To begin with, from a legal point of view, such a reform would not make as much of a clarifying difference as you would expect. Sure, you will have a direct say in choosing your president, but what does that amount to? Significant structural change comes with a decision to give major powers to the president alone, independent from the legislative. Examples of such “presidential regimes” are not found in the EU. For some hints at the difference, think about most of the Latin American countries, the USA, former members of the USSR (Kazakhstan, Uzbekistan etc.) and African countries (Rep. of Congo, Ghana etc). A switch from a parliamentary to a presidential republic is an unlikely scenario for a modern European democracy such as Estonia and will not find its way into your debates of Constitutional reform. Deciding to have a popularly elected president would place you among countries such as Austria, France, Finland, Poland, Ireland, Ukraine, Russia, Romania etc.
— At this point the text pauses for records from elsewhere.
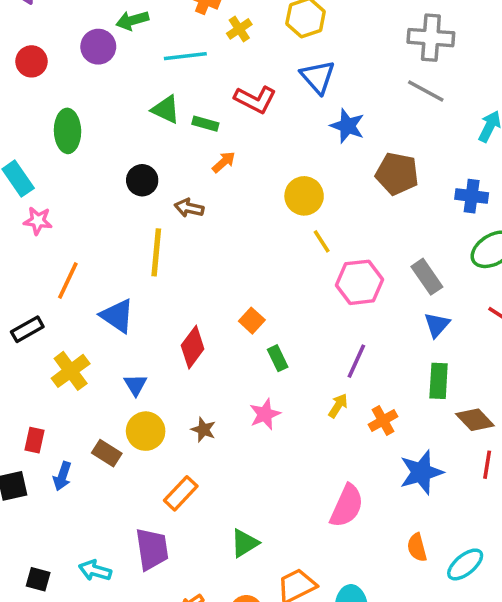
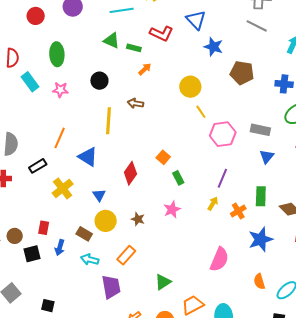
brown arrow: (189, 208) -> (135, 103), moved
pink star: (38, 221) -> (60, 90), moved
gray rectangle: (427, 277) -> (260, 130), turned -42
green rectangle: (439, 381) -> (261, 196), moved
cyan arrow: (95, 570) -> (90, 260), moved

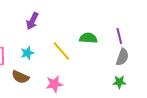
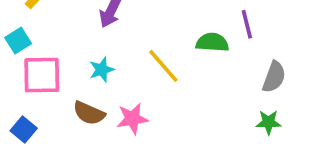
purple line: (119, 36) -> (247, 24), moved
pink star: (54, 84) -> (132, 119), moved

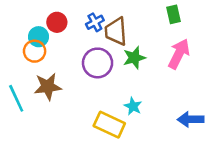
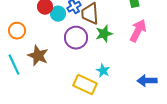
cyan circle: (38, 37) -> (58, 14), moved
orange circle: (35, 51) -> (17, 31), moved
brown star: (48, 87) -> (38, 56), turned 30

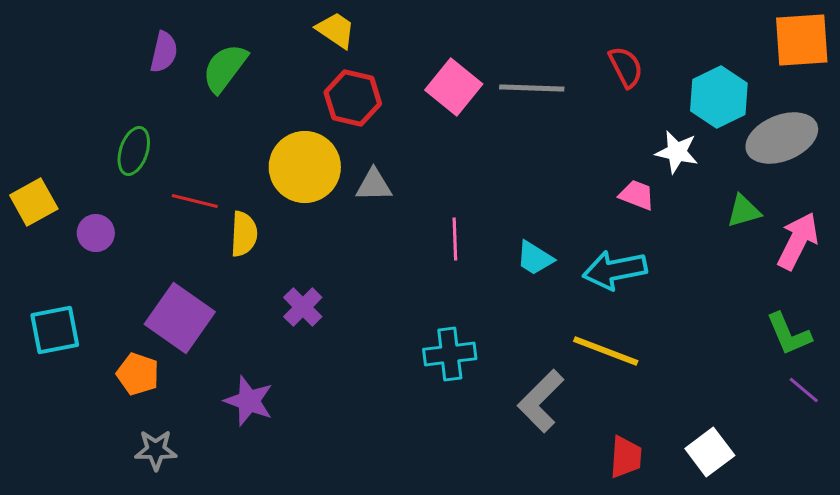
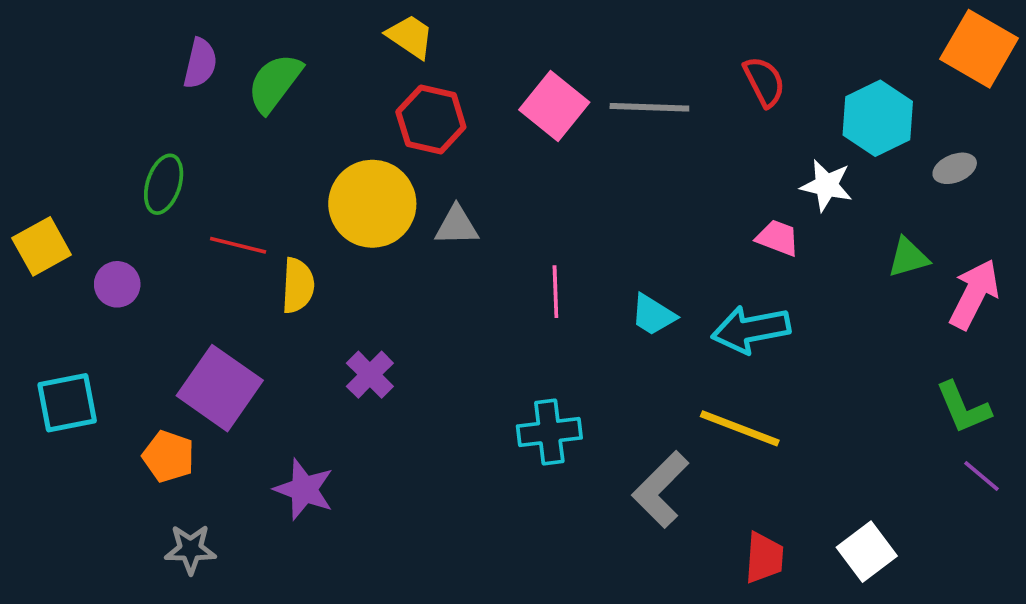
orange square: (802, 40) -> (979, 49), turned 34
gray ellipse: (782, 138) -> (955, 168), size x0.5

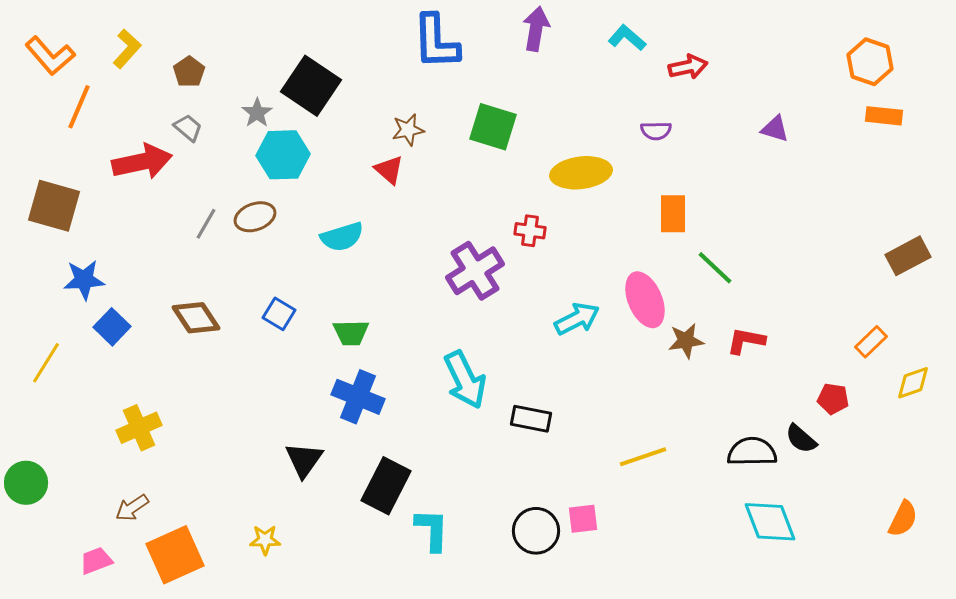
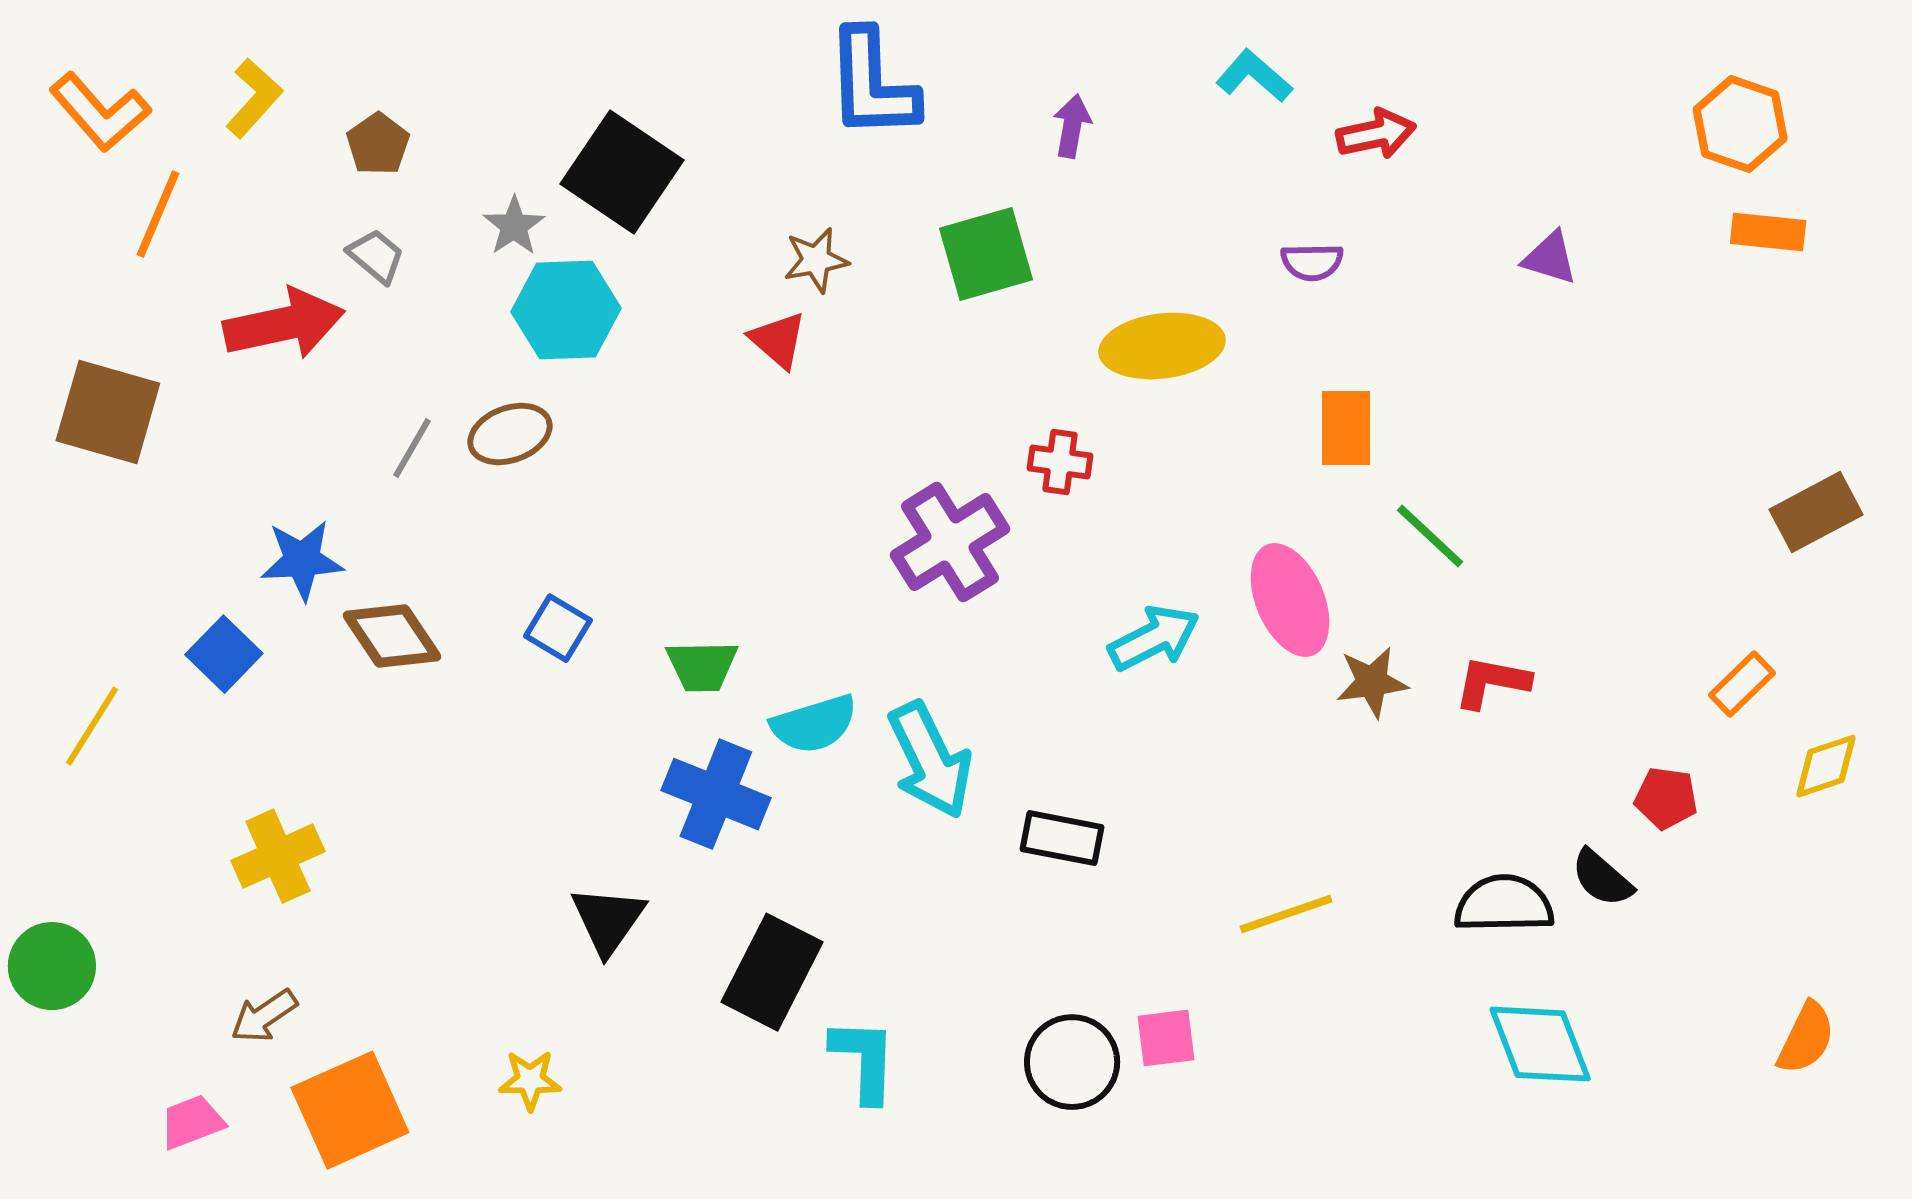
purple arrow: (536, 29) -> (1072, 126), moved, size x0.7
green square: (493, 127) -> (986, 254), turned -33
cyan semicircle: (342, 237) -> (814, 724), moved
blue star: (84, 280) -> (302, 560), moved

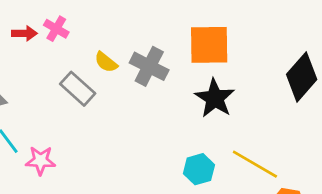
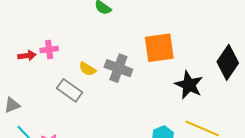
pink cross: (56, 29) -> (49, 50), turned -30
black star: (215, 98) -> (189, 85), moved

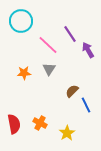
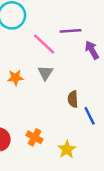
purple line: (70, 34) -> (70, 31), turned -60
brown semicircle: (72, 91) -> (73, 99), turned -48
As a result, your expectations for change should be quite moderate. As a parliamentary democracy, your president now has no real executive, but mostly formal powers. S/he mainly represents the state internationally, by coordinating activities with the government; s/he promulgates the national legislation at the parliament’s proposal and has the option to once return them to parliament and once to contest them in the Constitutional Court; s/he declares parliamentary elections; s/he formally accepts the election of a prime minister by the parliament and, under special circumstances, proposes amendments to the Constitution. Making a brief comparison to Romania, where the president is directly elected, you will not, in fact, see a remarkable difference. S/he is limited in opposing laws or proposals for ministers or prime ministers to once or twice. S/he represents the country internationally, but to have any significant decision enacted on this front is subject to either the will of the government (if for nothing else but financial reasons) or the vote of the parliament. In matters related to national defence, s/he may head the Supreme Council for National Defence, but cannot take any decision as an individual. Even as the Commander in Chief of the Armed Forces, there is still a parliamentary vote required for even partial mobilisation of the army. The key words remain “political consensus”.
The real change, however, is the increased authority of the president – who can claim the legitimacy of a nationwide vote, making him or her yet another significant competitor in the political game. At the same time, the parliament, with all its potential fragmentation, remains the most powerful and final decision maker. And if you were disappointed with the lack of consensus stemming from political scheming and shifting loyalties in the legislative for the election of your president, keep that sort of atmosphere in mind for the election of the prime minister and for negotiations for coalition governments (with which you are also familiar) and add to it the potential of disunity between the issuing government and the popularly elected president. We call these “happy times” in the political history of these countries cohabitation.
Parties would still run the show
While a defective cohabitation is, overall, a less often seen ugly cousin of “consensually united elites” that are at the basis of a healthy democracy, this can be one of the results of a dual legitimacy of executive power split between a directly elected president and a directly elected parliament. Romania marked, perhaps, the extreme end of this scale of political conflict in Europe. The country saw tensions running so high between a parliamentary supported prime minister and a directly elected president, that in 2012 the two were close to going at the same time, in different planes, to attend the European Council and fight over who gets to sit there. President Traian Băsescu was impeached twice after negotiations between parties in the parliament led to a change of political loyalties. If some of you voiced concerns about the time and financial resources that had been wasted during the five months of electoral campaign for a rather formal seat in the architecture of the Estonian state, imagine by comparison the cost of two referenda and political campaigning alone, on top of every other cost due to long institutional deadlocks.
Exception, you might say. But is it really? Increasing fragmentation of party systems and the inability to reach political consensus is a reality all throughout Europe. The informal authority of a directly elected president, which is believed to act in the spirit of mediation between parties in conflict, can easily backfire and create a new pole of competition. And even if it doesn’t, you might be disappointed to see that after lengthy debates and investments in the structural reform of the state, you will find yourself in the same place: parliamentary parties still run the political show. Popularly electing a president may sound like a simple way to avoid political drama in the short run, but it has implications for the running of the state that you might as well consider living without.